Asperger’s – A parent’s journey to being grateful
As the parent of a child with Asperger’s, I have gone through a series of emotional stages, and though I never thought I would be grateful, I am.
When I first realized my kid had Asperger’s, I was relieved. I was relieved because there was suddenly an explanation. I had thought that there was something “wrong” with him, but I couldn’t figure out what it was.
Finding out that he has Asperger’s let me know that he is “different” but not “bad.” He isn’t just a kid who chooses not to behave. He isn’t a kid with a mom who doesn’t make him behave. He has Asperger’s.
Then, I was sad. I was sad for all the times that I didn’t understand. I was sad for the fact that others have taught him he is a “bad” kid. I was sad for all the times I got frustrated and lost my temper.
I was also angry. I was angry because even the health care “professionals” did not see. They focused on his “bad” behavior. They focused on what I wasn’t doing to make him better. They did not truly understand that he is “different” and they certainly did not see how great he is.

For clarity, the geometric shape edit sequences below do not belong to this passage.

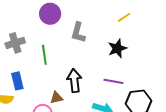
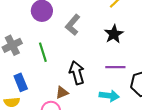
gray L-shape: (78, 33) -> (73, 25), turned 35

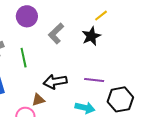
black star: (114, 34) -> (91, 36), moved
black arrow: (77, 73) -> (55, 82), turned -90

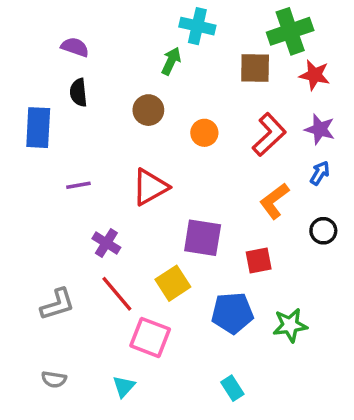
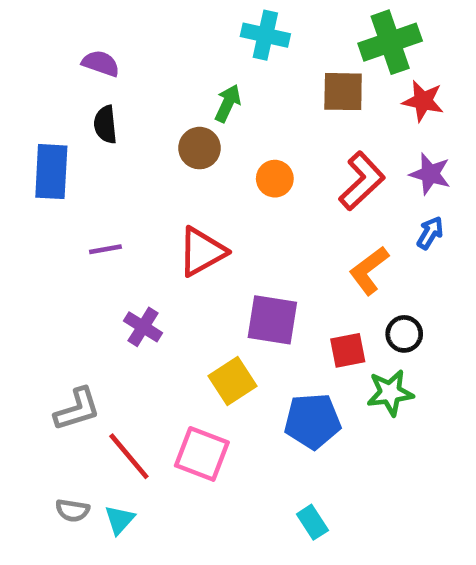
green arrow: (171, 61) -> (228, 103), moved
black circle: (323, 231) -> (404, 334), moved
red line: (117, 294) -> (129, 456), moved
green star: (290, 325) -> (390, 393), moved
cyan triangle: (124, 386) -> (120, 520), moved

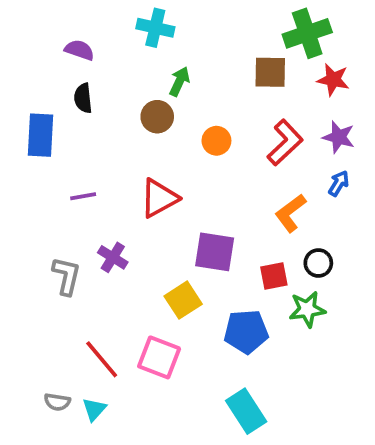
cyan cross: (265, 35) -> (155, 28), moved
gray L-shape: (77, 409) -> (66, 276), moved, turned -60
cyan rectangle: (312, 522) -> (246, 411), size x1.6

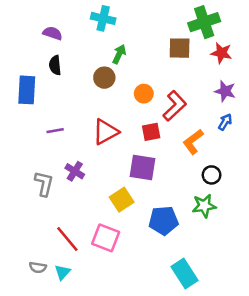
red L-shape: (285, 143) -> (175, 106), moved
red square: (274, 276) -> (151, 132), moved
cyan rectangle: (246, 411) -> (184, 274), moved

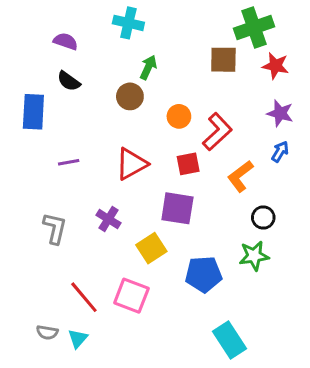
black semicircle: (55, 65) -> (69, 81), turned -48
purple cross: (75, 171) -> (108, 219), moved

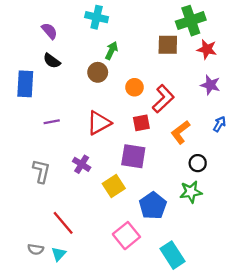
purple semicircle: (66, 41) -> (49, 31), turned 30
blue arrow: (280, 152) -> (220, 124), moved
blue pentagon: (203, 274) -> (153, 206), turned -30
pink square: (131, 296) -> (126, 236), moved, turned 30

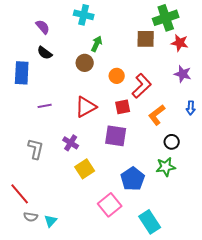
blue arrow: (220, 124) -> (191, 108), turned 152
yellow square: (114, 186) -> (85, 169), moved
red line: (63, 223) -> (20, 194), moved

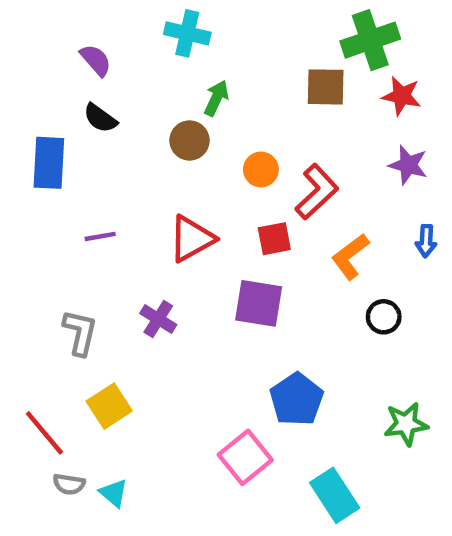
green star: (166, 167) -> (406, 424), moved
yellow square: (85, 169) -> (109, 406), moved
cyan triangle: (51, 221) -> (114, 493), turned -32

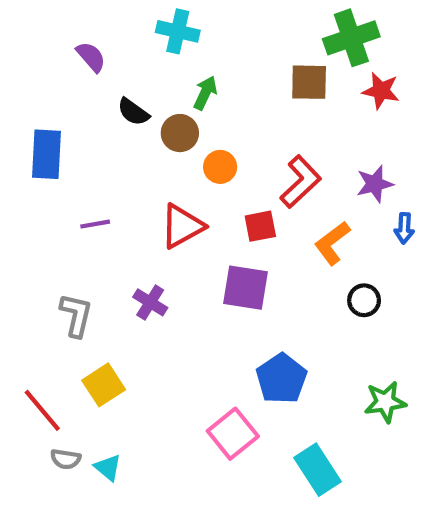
black semicircle: (100, 118) -> (133, 112), moved
purple star: (408, 165) -> (375, 184), moved, turned -30
orange circle: (261, 169) -> (220, 167), moved

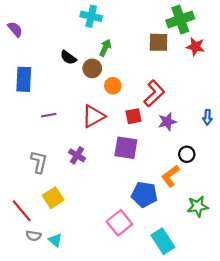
purple semicircle: (91, 57) -> (15, 29), moved
purple star: (375, 184) -> (167, 122), moved
orange L-shape: (332, 243) -> (170, 176), moved
blue pentagon: (281, 379) -> (144, 194), turned -30

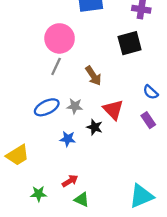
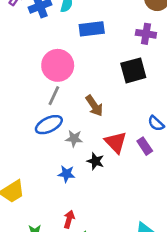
blue ellipse: (47, 107) -> (49, 125), moved
purple rectangle: (148, 120) -> (145, 146), moved
red arrow: (70, 181) -> (69, 219), turned -42

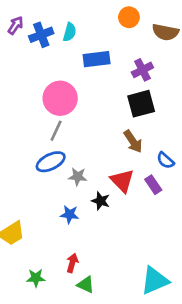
purple cross: (146, 34) -> (142, 70), moved, turned -36
brown arrow: (94, 106) -> (133, 141), moved

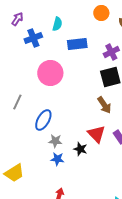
blue cross: (41, 35) -> (33, 38), moved
gray line: (56, 131) -> (17, 102), moved
blue ellipse: (51, 162) -> (43, 120), turned -35
gray star: (78, 177) -> (55, 141), moved

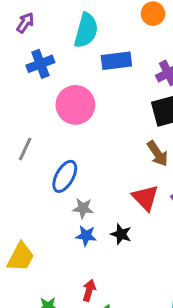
cyan semicircle: (57, 24) -> (86, 30), size x1.6
blue cross: (33, 38) -> (40, 64), moved
black star: (80, 149) -> (121, 234), moved
yellow trapezoid: (14, 173) -> (21, 257), turned -30

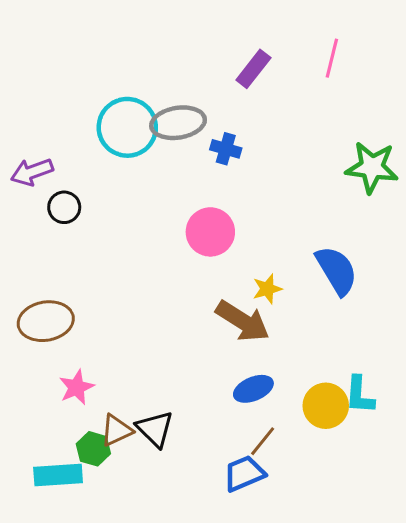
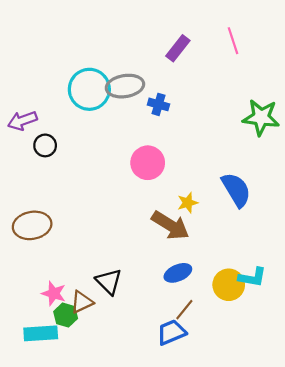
pink line: (332, 58) -> (233, 41), turned -32
pink star: (77, 387) -> (54, 293), moved, turned -30
cyan L-shape: (360, 395) -> (252, 277), turned -84
black triangle: (155, 429) -> (109, 282), moved

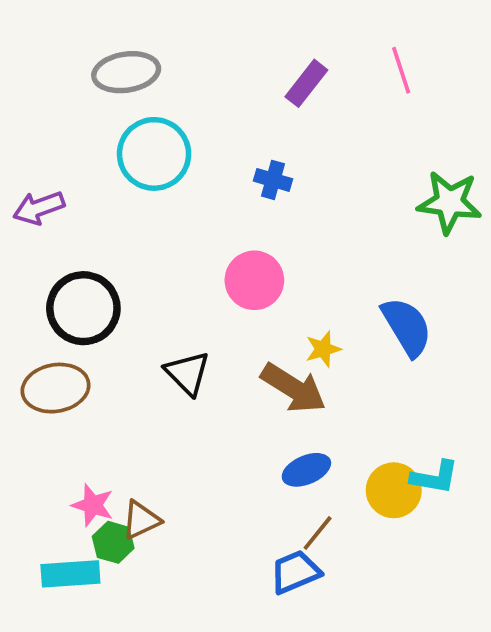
gray ellipse: (125, 86) -> (126, 72), moved
black circle: (45, 145) -> (83, 308), moved, size x1.8
black triangle: (109, 282) -> (187, 373), moved

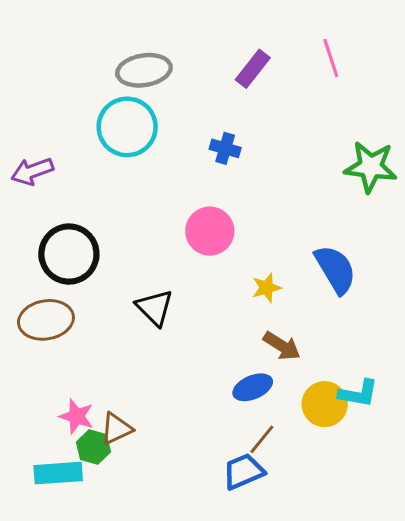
gray ellipse: (126, 72) -> (144, 70), moved
brown arrow: (293, 388) -> (282, 346), moved, size x0.7

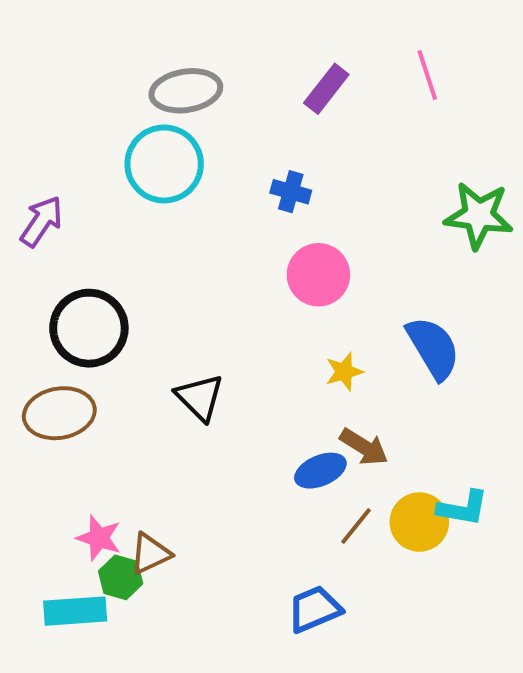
purple arrow: (32, 171) -> (41, 221), turned 144
pink circle: (210, 231) -> (318, 275), moved
blue ellipse: (253, 387) -> (320, 471), moved
brown line: (262, 439) -> (356, 526), moved

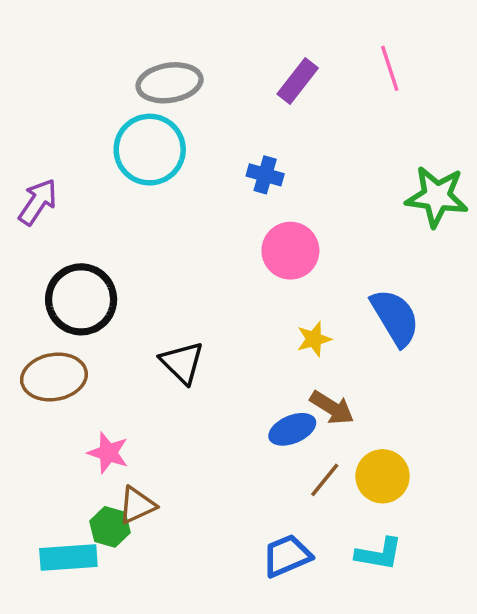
cyan L-shape: (463, 508) -> (379, 554), moved
pink star: (99, 538) -> (108, 453), moved

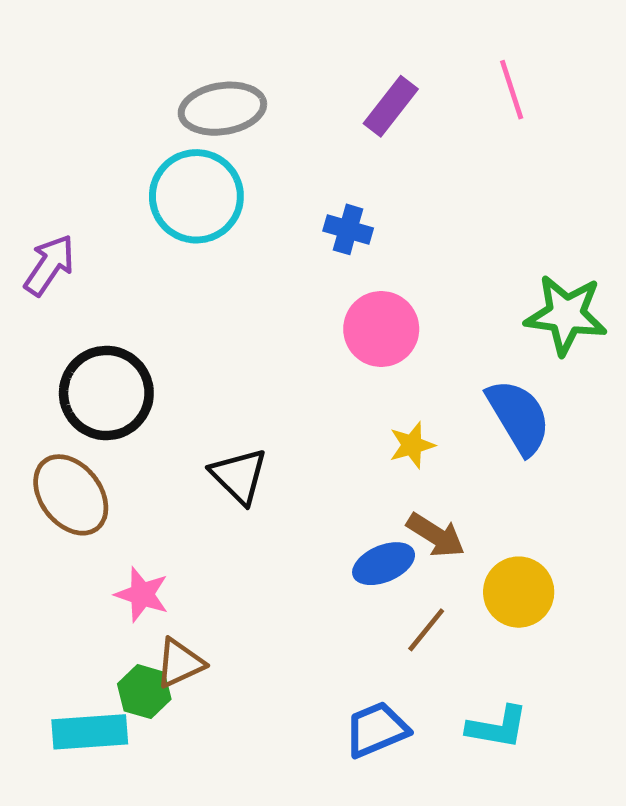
green star: (437, 196) -> (566, 315), moved
brown ellipse: (54, 377) -> (71, 495), turned 62
yellow circle: (383, 476) -> (519, 592), moved

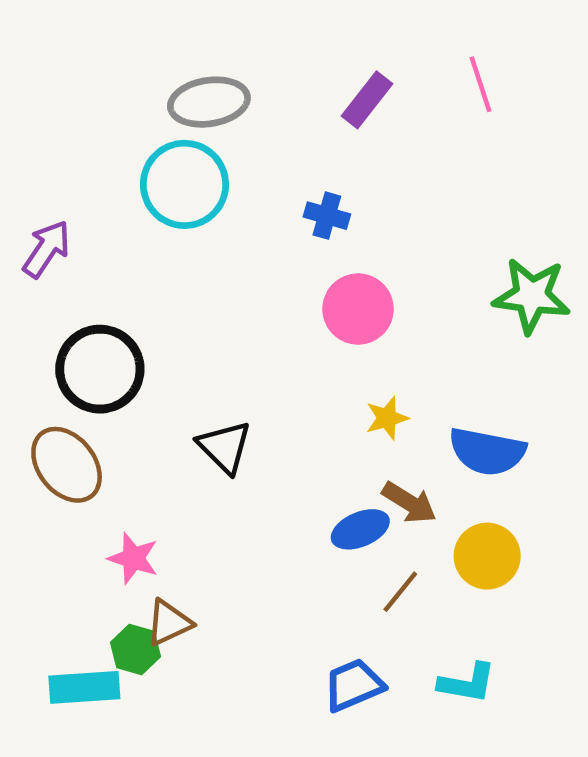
blue semicircle: (519, 417) -> (487, 451), moved, turned 132

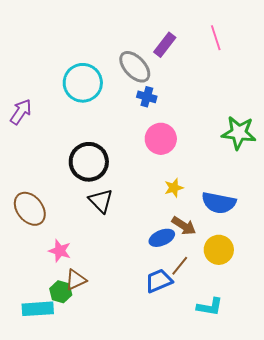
gray ellipse: (209, 102) -> (135, 67), moved, turned 56
black circle: (100, 369) -> (89, 162), moved
blue trapezoid: (354, 685) -> (159, 281), moved

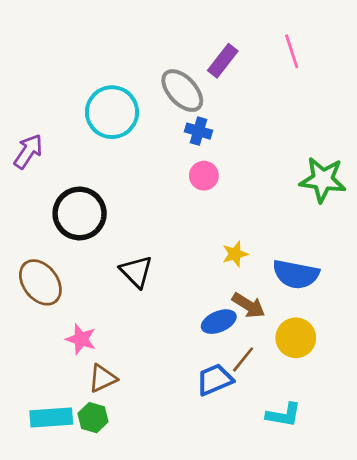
pink circle: (161, 139) -> (204, 176), moved, size x0.7
black circle: (89, 162) -> (80, 213), moved
green hexagon: (61, 292) -> (93, 418), moved

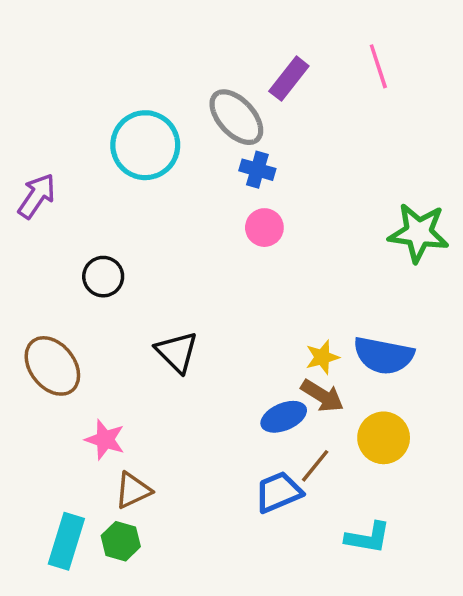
black circle: (80, 213) -> (103, 277), size x0.6
yellow star: (235, 254) -> (322, 357), moved
cyan rectangle: (51, 418) -> (66, 541), turned -69

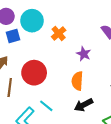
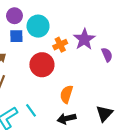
purple star: (84, 54) -> (84, 39), moved, size x1.5
red circle: (34, 73) -> (42, 65), moved

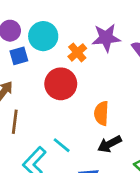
purple star: (84, 39) -> (106, 38), turned -30

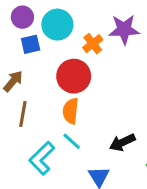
orange semicircle: (101, 113) -> (71, 111), moved

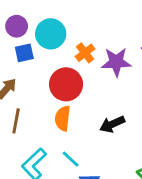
purple star: (124, 29) -> (116, 62), moved
cyan line: (72, 141) -> (71, 159), moved
black arrow: (122, 142) -> (112, 124), moved

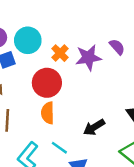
black arrow: (112, 124) -> (94, 127), moved

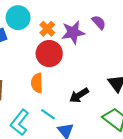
red circle: (47, 83) -> (49, 54), moved

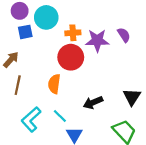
orange cross: (47, 29) -> (73, 33), turned 32

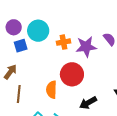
red circle: (71, 57) -> (72, 74), moved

Today (several years later) I am in acceptance. I accept that my child (now 10) is different. I accept that he will have difficulties. I accept that his school will call about once a week to describe some heinous event.
I am also grateful. I am grateful that I know. I am grateful that I can appreciate the terrific kid that he is and mostly know how to help him through. I do still get frustrated and lose my temper but at least I know what I am doing wrong. I no longer have to feel like I am doing everything wrong – or that I just don’t know what to do at all.
I am grateful that at least right now, he is fortunate enough to have a teacher that gets Autism Spectrum Disorder. A principal that gets it – and both of these wonderful ladies see how lovable he is, how smart he is, and even though they may get frustrated and angry, they still get it. I am grateful that I have enough information to know that there are just some things that we cannot do, and that really we shouldn’t bother.
I was thinking about this because I heard about a convention that I could go to. The convention organizers have a “kid camp.” The children are put on a bus and taken to some activity – a museum, a park, a walking tour…and even though he is 10 and even though he is “high-functioning” – he could not do this. He could not be calm and collected and manage.
He has difficulty with scheduling, he has difficulty with noise, he has difficulty with crowds, he has difficulty with spontaneous activities, he has difficulty with new food… I would not even consider sending him to “kid camp” or any other activity that I could not be at.
This is not because I won’t “allow” it. It is because the well-meaning organizers will not be able to predict and compensate for his “different-ness”. He would not have a good time; I would not have a good time – it would not be best for him. I cannot go to that convention, but that is OK.
Not every kid who has Asperger’s has the same “different-ness”, and not every parent feels the same way. But I am grateful that I have gone through the relief, the anger and the sadness, to be accepting of my life and his life.
I am thankful that I can compensate for his differences and see how terrific he is.